_Task objective_. Without any of the pictures, transcribe all the lines below exactly.

=== Records for the task ===

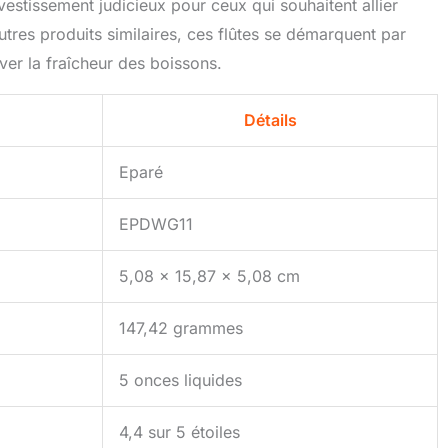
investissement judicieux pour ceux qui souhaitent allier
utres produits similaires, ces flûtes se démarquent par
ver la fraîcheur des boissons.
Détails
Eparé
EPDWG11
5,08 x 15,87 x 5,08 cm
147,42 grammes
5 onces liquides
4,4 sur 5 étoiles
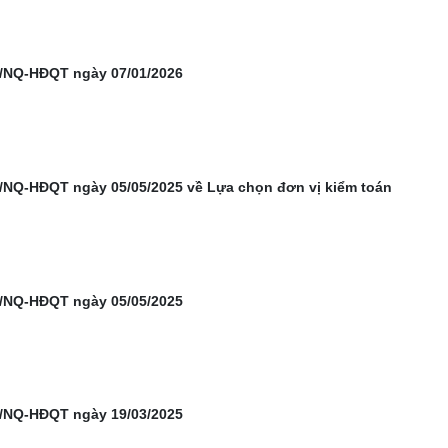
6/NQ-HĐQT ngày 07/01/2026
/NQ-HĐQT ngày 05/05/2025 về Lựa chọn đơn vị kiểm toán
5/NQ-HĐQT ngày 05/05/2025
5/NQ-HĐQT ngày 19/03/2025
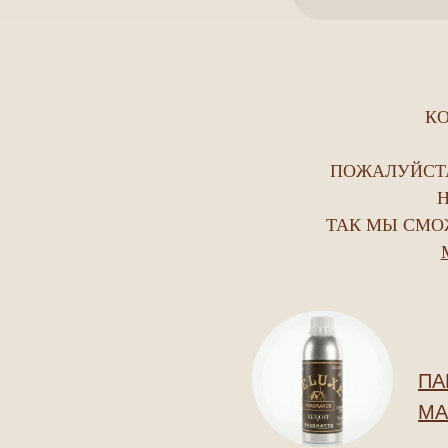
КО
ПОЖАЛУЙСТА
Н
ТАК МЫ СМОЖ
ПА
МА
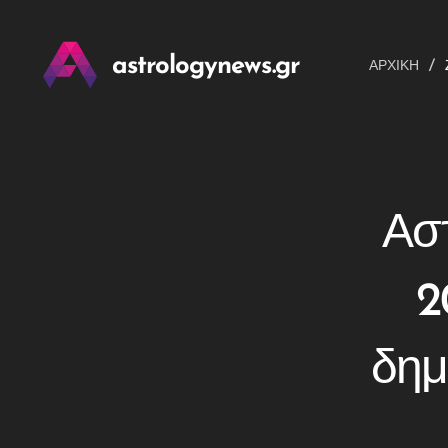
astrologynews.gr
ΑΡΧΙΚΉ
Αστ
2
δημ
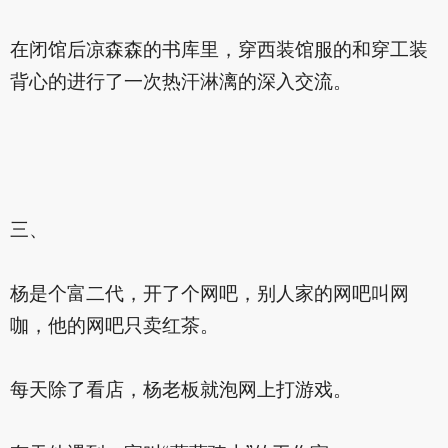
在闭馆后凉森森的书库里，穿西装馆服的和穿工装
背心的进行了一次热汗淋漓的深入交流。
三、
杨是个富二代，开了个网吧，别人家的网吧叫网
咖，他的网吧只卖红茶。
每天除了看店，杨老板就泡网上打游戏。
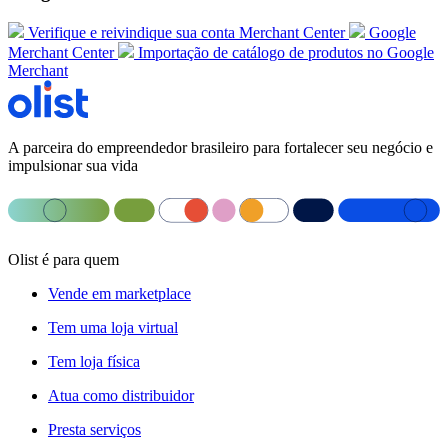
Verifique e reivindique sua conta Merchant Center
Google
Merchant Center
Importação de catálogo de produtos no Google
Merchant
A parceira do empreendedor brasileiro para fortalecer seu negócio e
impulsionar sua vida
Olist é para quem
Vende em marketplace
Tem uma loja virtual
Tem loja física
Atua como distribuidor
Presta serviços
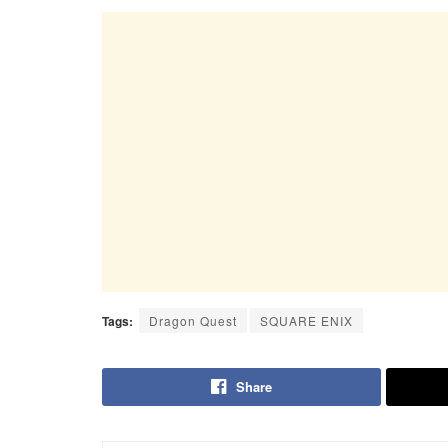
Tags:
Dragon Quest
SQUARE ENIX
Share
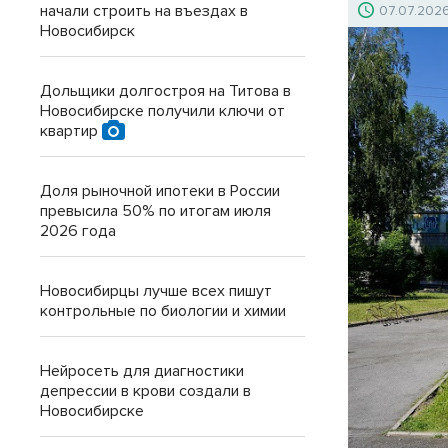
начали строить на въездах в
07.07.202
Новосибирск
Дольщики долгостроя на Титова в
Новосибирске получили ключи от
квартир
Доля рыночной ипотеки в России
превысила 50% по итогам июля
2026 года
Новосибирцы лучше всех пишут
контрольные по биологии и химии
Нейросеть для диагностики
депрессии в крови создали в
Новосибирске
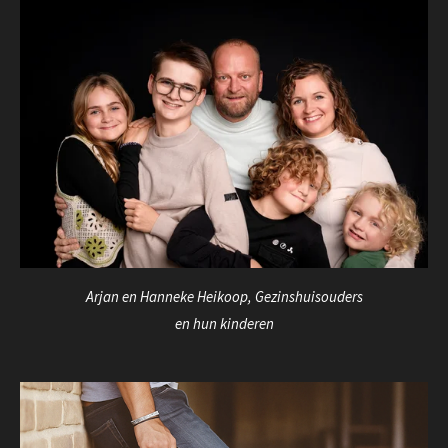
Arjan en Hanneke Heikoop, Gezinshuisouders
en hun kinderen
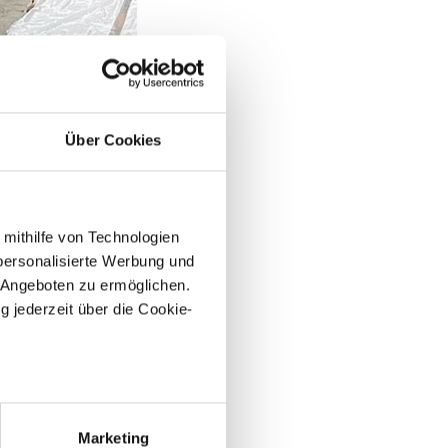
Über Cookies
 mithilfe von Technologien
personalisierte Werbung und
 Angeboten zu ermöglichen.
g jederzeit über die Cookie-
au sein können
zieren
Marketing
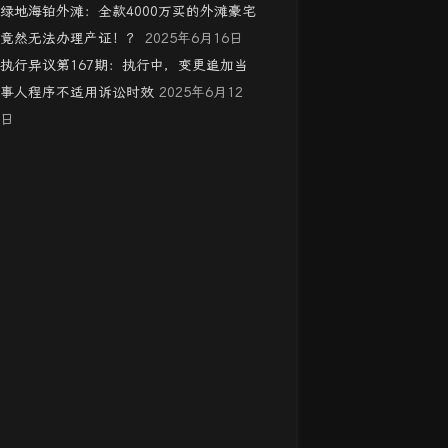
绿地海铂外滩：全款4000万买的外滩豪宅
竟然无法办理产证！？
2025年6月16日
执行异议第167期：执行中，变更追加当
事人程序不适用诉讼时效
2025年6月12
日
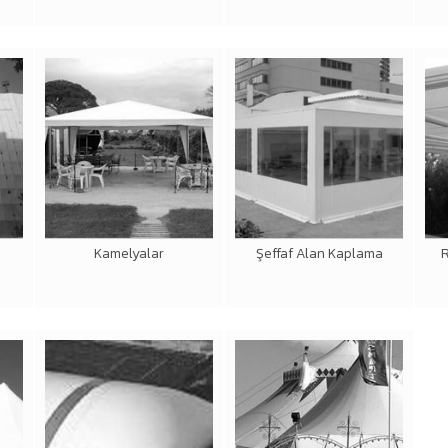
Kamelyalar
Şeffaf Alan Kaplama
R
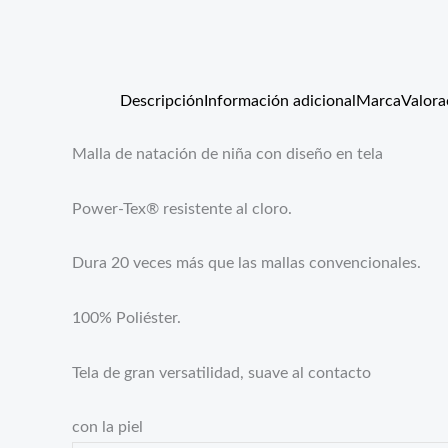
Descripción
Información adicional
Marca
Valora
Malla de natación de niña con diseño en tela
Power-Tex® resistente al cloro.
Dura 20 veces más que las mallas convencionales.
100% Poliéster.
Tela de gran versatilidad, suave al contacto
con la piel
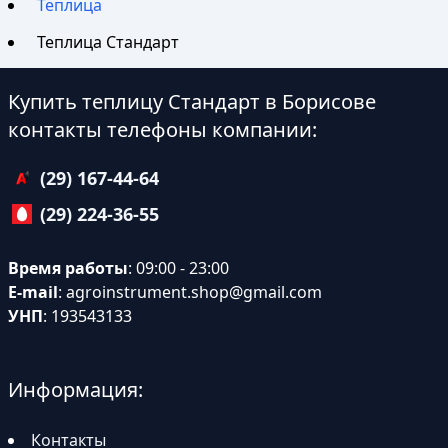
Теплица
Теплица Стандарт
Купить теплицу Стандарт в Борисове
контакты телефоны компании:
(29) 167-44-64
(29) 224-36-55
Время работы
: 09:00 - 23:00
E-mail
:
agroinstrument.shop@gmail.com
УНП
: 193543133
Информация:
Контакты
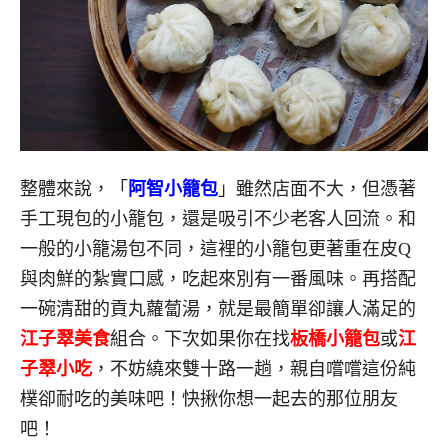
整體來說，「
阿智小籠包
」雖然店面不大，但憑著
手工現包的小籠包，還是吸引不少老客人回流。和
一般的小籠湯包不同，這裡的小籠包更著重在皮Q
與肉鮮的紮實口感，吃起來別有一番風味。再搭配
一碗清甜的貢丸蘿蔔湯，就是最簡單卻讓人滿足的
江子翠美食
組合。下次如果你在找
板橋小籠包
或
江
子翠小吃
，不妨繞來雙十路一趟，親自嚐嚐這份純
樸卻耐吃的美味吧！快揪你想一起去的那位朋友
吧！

===

_Reply to the exercise_.
investissement judicieux pour ceux qui souhaitent allier
utres produits similaires, ces flûtes se démarquent par
ver la fraîcheur des boissons.
Détails
Eparé
EPDWG11
5,08 x 15,87 x 5,08 cm
147,42 grammes
5 onces liquides
4,4 sur 5 étoiles
6/NQ-HĐQT ngày 07/01/2026
/NQ-HĐQT ngày 05/05/2025 về Lựa chọn đơn vị kiểm toán
5/NQ-HĐQT ngày 05/05/2025
5/NQ-HĐQT ngày 19/03/2025
КО
ПОЖАЛУЙСТА
Н
ТАК МЫ СМОЖ
ПА
МА
astrologynews.gr
ΑΡΧΙΚΉ
Αστ
2
δημ
在闭馆后凉森森的书库里，穿西装馆服的和穿工装
背心的进行了一次热汗淋漓的深入交流。
三、
杨是个富二代，开了个网吧，别人家的网吧叫网
咖，他的网吧只卖红茶。
每天除了看店，杨老板就泡网上打游戏。
Verifique e reivindique sua conta Merchant Center
Google
Merchant Center
Importação de catálogo de produtos no Google
Merchant
A parceira do empreendedor brasileiro para fortalecer seu negócio e
impulsionar sua vida
Olist é para quem
Vende em marketplace
Tem uma loja virtual
Tem loja física
Atua como distribuidor
Presta serviços
Tags:
Dragon Quest
SQUARE ENIX
Share
начали строить на въездах в
07.07.202
Новосибирск
Дольщики долгостроя на Титова в
Новосибирске получили ключи от
квартир
Доля рыночной ипотеки в России
превысила 50% по итогам июля
2026 года
Новосибирцы лучше всех пишут
контрольные по биологии и химии
Нейросеть для диагностики
депрессии в крови создали в
Новосибирске
Arjan en Hanneke Heikoop, Gezinshuisouders
en hun kinderen
Über Cookies
 mithilfe von Technologien
personalisierte Werbung und
 Angeboten zu ermöglichen.
g jederzeit über die Cookie-
au sein können
zieren
Marketing
绿地海铂外滩：全款4000万买的外滩豪宅
竟然无法办理产证！？
2025年6月16日
执行异议第167期：执行中，变更追加当
事人程序不适用诉讼时效
2025年6月12
日
Kamelyalar
Şeffaf Alan Kaplama
R
Descripción
Información adicional
Marca
Valora
Malla de natación de niña con diseño en tela
Power-Tex® resistente al cloro.
Dura 20 veces más que las mallas convencionales.
100% Poliéster.
Tela de gran versatilidad, suave al contacto
con la piel
Теплица
Теплица Стандарт
Купить теплицу Стандарт в Борисове
контакты телефоны компании:
(29) 167-44-64
(29) 224-36-55
Время работы
: 09:00 - 23:00
E-mail
:
agroinstrument.shop@gmail.com
УНП
: 193543133
Информация:
Контакты
整體來說，「
阿智小籠包
」雖然店面不大，但憑著
手工現包的小籠包，還是吸引不少老客人回流。和
一般的小籠湯包不同，這裡的小籠包更著重在皮Q
與肉鮮的紮實口感，吃起來別有一番風味。再搭配
一碗清甜的貢丸蘿蔔湯，就是最簡單卻讓人滿足的
江子翠美食
組合。下次如果你在找
板橋小籠包
或
江
子翠小吃
，不妨繞來雙十路一趟，親自嚐嚐這份純
樸卻耐吃的美味吧！快揪你想一起去的那位朋友
吧！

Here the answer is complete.